-- EXERCISE --
Pull out from the material below all lines with "working".

-- DATA FOR THIS EXERCISE --
------------------------------

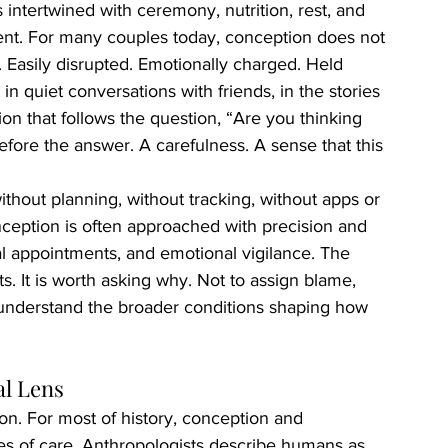
intertwined with ceremony, nutrition, rest, and 
erent. For many couples today, conception does not 
le. Easily disrupted. Emotionally charged. Held 
t in quiet conversations with friends, in the stories 
on that follows the question, “Are you thinking 
efore the answer. A carefulness. A sense that this 
hout planning, without tracking, without apps or 
onception is often approached with precision and 
l appointments, and emotional vigilance. The 
s. It is worth asking why. Not to assign blame, 
 understand the broader conditions shaping how 
al Lens
on. For most of history, conception and 
es of care. Anthropologists describe humans as 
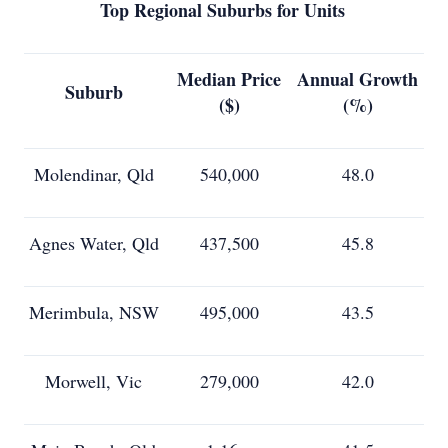
Top Regional Suburbs for Units
Median Price
Annual Growth
Suburb
($)
(%)
Molendinar, Qld
540,000
48.0
Agnes Water, Qld
437,500
45.8
Merimbula, NSW
495,000
43.5
Morwell, Vic
279,000
42.0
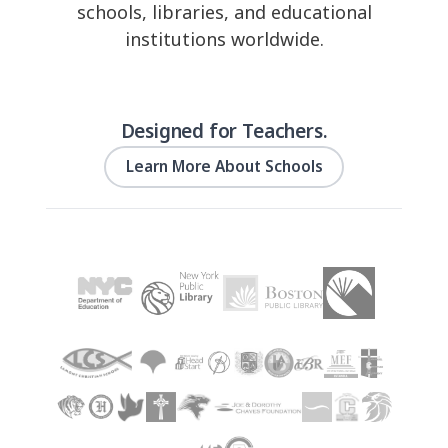
schools, libraries, and educational
institutions worldwide.
Designed for Teachers.
Learn More About Schools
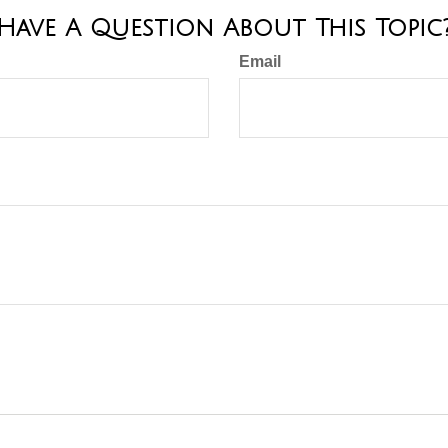
Have A Question About This Topic
Email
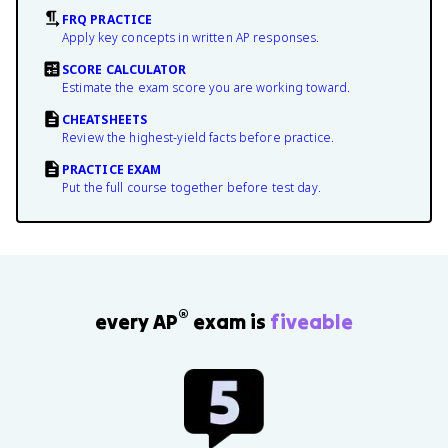
FRQ PRACTICE
Apply key concepts in written AP responses.
SCORE CALCULATOR
Estimate the exam score you are working toward.
CHEATSHEETS
Review the highest-yield facts before practice.
PRACTICE EXAM
Put the full course together before test day.
®
every AP
exam is
fiveable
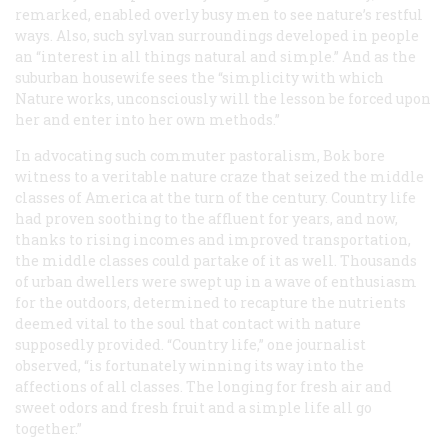
remarked, enabled overly busy men to see nature’s restful
ways. Also, such sylvan surroundings developed in people
an “interest in all things natural and simple.” And as the
suburban housewife sees the “simplicity with which
Nature works, unconsciously will the lesson be forced upon
her and enter into her own methods.”
In advocating such commuter pastoralism, Bok bore
witness to a veritable nature craze that seized the middle
classes of America at the turn of the century. Country life
had proven soothing to the affluent for years, and now,
thanks to rising incomes and improved transportation,
the middle classes could partake of it as well. Thousands
of urban dwellers were swept up in a wave of enthusiasm
for the outdoors, determined to recapture the nutrients
deemed vital to the soul that contact with nature
supposedly provided. “Country life,” one journalist
observed, “is fortunately winning its way into the
affections of all classes. The longing for fresh air and
sweet odors and fresh fruit and a simple life all go
together.”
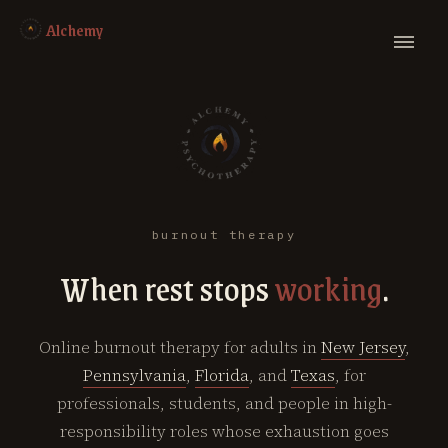
Alchemy
burnout therapy
When rest stops
working
.
Online burnout therapy for adults in
New Jersey
,
Pennsylvania
,
Florida
, and
Texas
, for
professionals, students, and people in high-
responsibility roles whose exhaustion goes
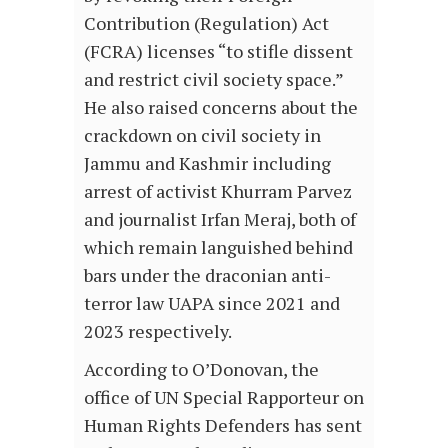
Contribution (Regulation) Act
(FCRA) licenses “to stifle dissent
and restrict civil society space.”
He also raised concerns about the
crackdown on civil society in
Jammu and Kashmir including
arrest of activist Khurram Parvez
and journalist Irfan Meraj, both of
which remain languished behind
bars under the draconian anti-
terror law UAPA since 2021 and
2023 respectively.
According to O’Donovan, the
office of UN Special Rapporteur on
Human Rights Defenders has sent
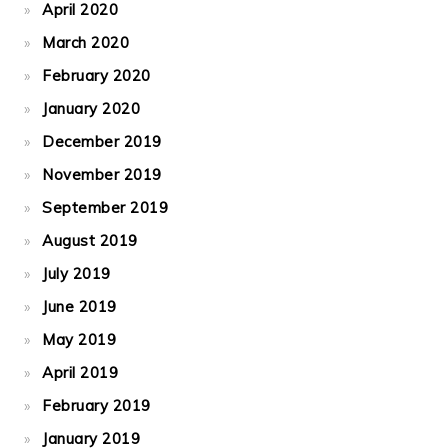
April 2020
March 2020
February 2020
January 2020
December 2019
November 2019
September 2019
August 2019
July 2019
June 2019
May 2019
April 2019
February 2019
January 2019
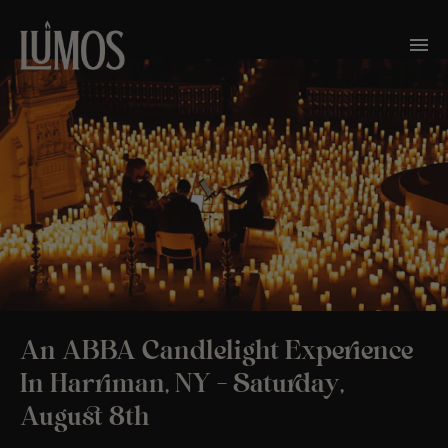
An ABBA Candlelight Experience
In Harriman, NY – Saturday,
August 8th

------------------------------

-- SOLUTION TO THE PROBLEM --
Estimate the exam score you are working toward.
working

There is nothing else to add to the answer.